Mice received intraperitoneal injections of dextran conjugated with Texas Red (70 kDa, 0.2 mg/g i.p.). ThermoFisher Scientific), delivered 30 minutes before imaging. Presence of dextran in vasculature was confirmed by two-photon imaging.

Two-photon imaging

3D volume recording was necessary to robustly track the ChP across long timescales due to mouse motion, changes in posture, and occasional axial drift of ChP. Two-photon imaging of immune cells and vasculature was performed using a resonant-scanning two-photon microscope (experiments were performed on two different microscopes: Olympus; 12.8 frame/s; 512× 512 pixels/frame; 0.16 volumes/s, 81 planes/volume; volume size: 254× 254× 400 μm³. Neurolabware: 15.5 frames/s; 796x512 pixels/frame; 0.25-0.5 volumes/s, 31-62 planes/volumes; volume size: 355× 230× 100 μm³).
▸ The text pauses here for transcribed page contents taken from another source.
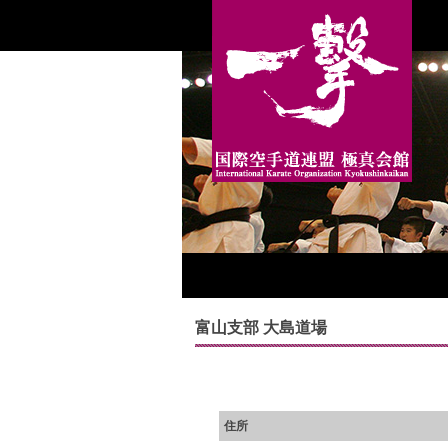
富山支部 大島道場
住所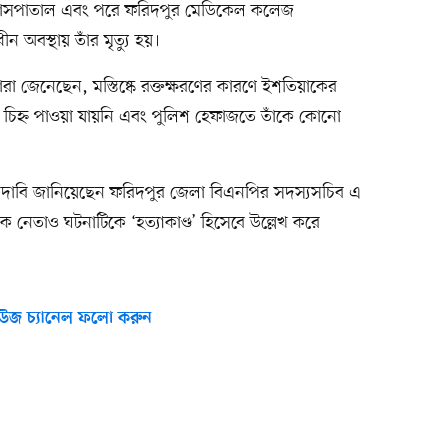
 হাসপাতাল এবং পরে ফরিদপুর মেডিকেল কলেজ
 অবস্থায় তাঁর মৃত্যু হয়।
ঁরা জেনেছেন, মস্তিষ্কে রক্তক্ষরণের কারণে ইশতিয়াকের
ো চিহ্ন পাওয়া যায়নি এবং পুলিশ হেফাজতে তাঁকে কোনো
র দাবি জানিয়েছেন ফরিদপুর জেলা বিএনপির সদস্যসচিব এ
 নেতাও ঘটনাটিকে ‘হত্যাকাণ্ড’ হিসেবে উল্লেখ করে
উজ চ্যানেল ফলো করুন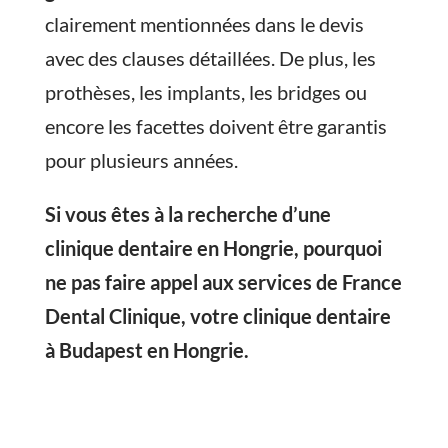
clairement mentionnées dans le devis
avec des clauses détaillées. De plus, les
prothèses, les implants, les bridges ou
encore les facettes doivent être garantis
pour plusieurs années.
Si vous êtes à la recherche d’une
clinique dentaire en Hongrie, pourquoi
ne pas faire appel aux services de France
Dental Clinique, votre clinique dentaire
à Budapest en Hongrie.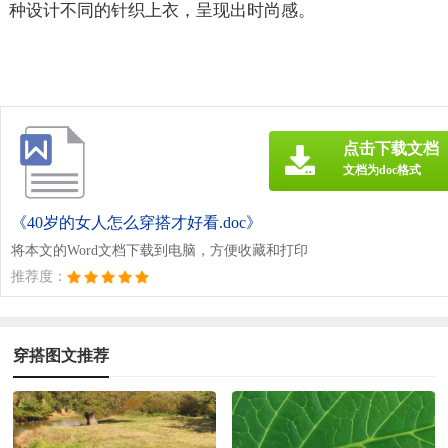
种设计不同的针织上衣，呈现出时尚感。
点击下载文档
文档为doc格式
《40岁的女人怎么穿搭才好看.doc》
将本文的Word文档下载到电脑，方便收藏和打印
推荐度：
穿搭图文推荐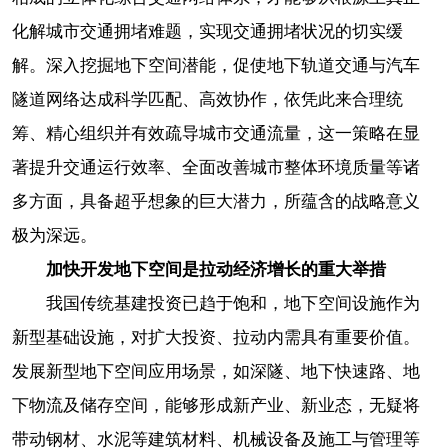
化解城市交通拥堵难题，实现交通拥堵状况的切实缓
解。深入挖掘地下空间潜能，促使地下轨道交通与汽车
隧道网络达成科学匹配、高效协作，依凭此来合理统
筹、精心组织并有效疏导城市交通流量，这一策略在显
著提升交通运行效率、全面改善城市整体环境质量等诸
多方面，具备超乎想象的巨大潜力，所蕴含的战略意义
极为深远。
加快开发地下空间是拉动经济增长的重大举措
我国传统基建投资已趋于饱和，地下空间设施作为
新型基础设施，对扩大投资、拉动内需具有重要价值。
发展新型地下空间应用场景，如深隧、地下快速路、地
下物流及储存空间，能够形成新产业、新业态，无疑将
带动钢材、水泥等建筑材料、机械设备及施工与管理等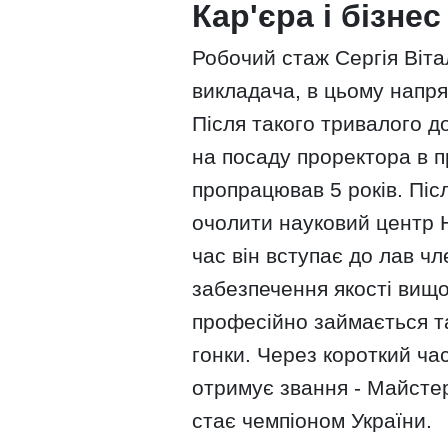
Кар'єра і бізнес
Робочий стаж Сергія Віта
викладача, в цьому напря
Після такого тривалого д
на посаду проректора в п
пропрацював 5 років. Піс
очолити науковий центр Н
час він вступає до лав ч
забезпечення якості вищої
професійно займається та
гонки. Через короткий час
отримує звання - Майстер
стає чемпіоном України.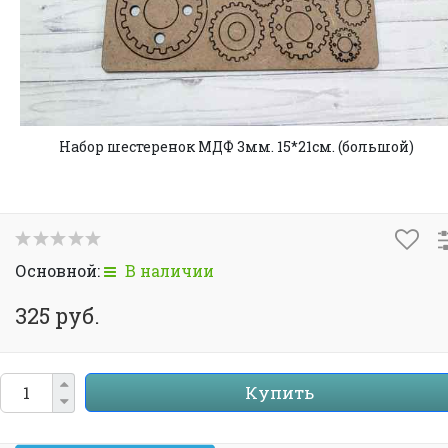
Набор шестеренок МДФ 3мм. 15*21см. (большой)
Основной:
В наличии
325 руб.
Купить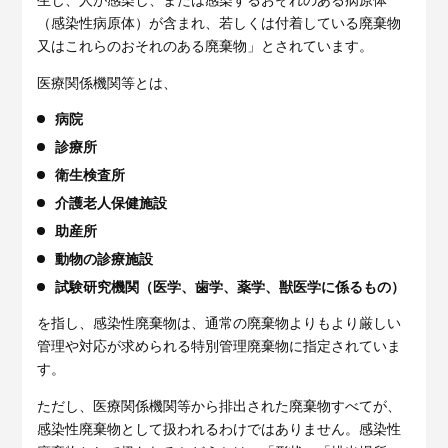
（感染性病原体）が含まれ、若しくは付着している廃棄物
又はこれらのおそれのある廃棄物」とされています。
医療関係機関等とは、
病院
診療所
衛生検査所
介護老人保健施設
助産所
動物の診療施設
試験研究機関（医学、歯学、薬学、獣医学に係るもの）
を指し、感染性廃棄物は、通常の廃棄物よりもより厳しい
管理や対応が求められる特別管理廃棄物に指定されていま
す。
ただし、医療関係機関等から排出された廃棄物すべてが、
感染性廃棄物として扱われるわけではありません。感染性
Volume scanning on the Olympus was achieved by using a piezo microscope stage (nPFocus250). Volume scanning on the Neurolabware microscope was achieved using a tunable focus lens (Optotune). All imaging was performed with a 25x, 0.95 NA objective (Olympus) at 2x zoom (~254 × 254 μm² (Olympus), ~360 × 230 μm² (Neurolabware)). Laser power at 940-960 nm (Mai Tai DeepSee laser, Spectra Physics) measured below the objective was 30-40 mW. Immune cells were confirmed to be located within or on the outside of the ChP based on colocalization with the fluorescent dextran-labeled vasculature pattern.

3D registration

Due to the rapid motility of immune cells across seconds, 3D registration of individual volumes was necessary to properly account for ChP movement at these rapid timescales (see Figure 5). To account for optical deformation and warping caused by the focus-tunable lens, a counter-warping correction was calculated for each imaging session. The first 30 volumes were averaged together to create a mean distorted volume. The affine transformation was used to iteratively match each plane to its neighbor, beginning with the brightest plane of the volume and moving up and down until the ends of the volume. Since affine transformations are linear functions, the adjacent transformations could be combined by multiplication of the augmented transformation matrix to generate the warp-correction of every focus-tunable lens plane to the reference. These matrices are calculated using the MultiStackReg plugin in Fiji (NIH). Since these deformations were due to the optical system, not motion of the sample, these corrections were applied to every volume prior to subsequent motion correction (Figure 5B, “Step 1”). For the Olympus microscope that uses a piezo microscope stage to scan axially, there is no deformation, and this step is skipped.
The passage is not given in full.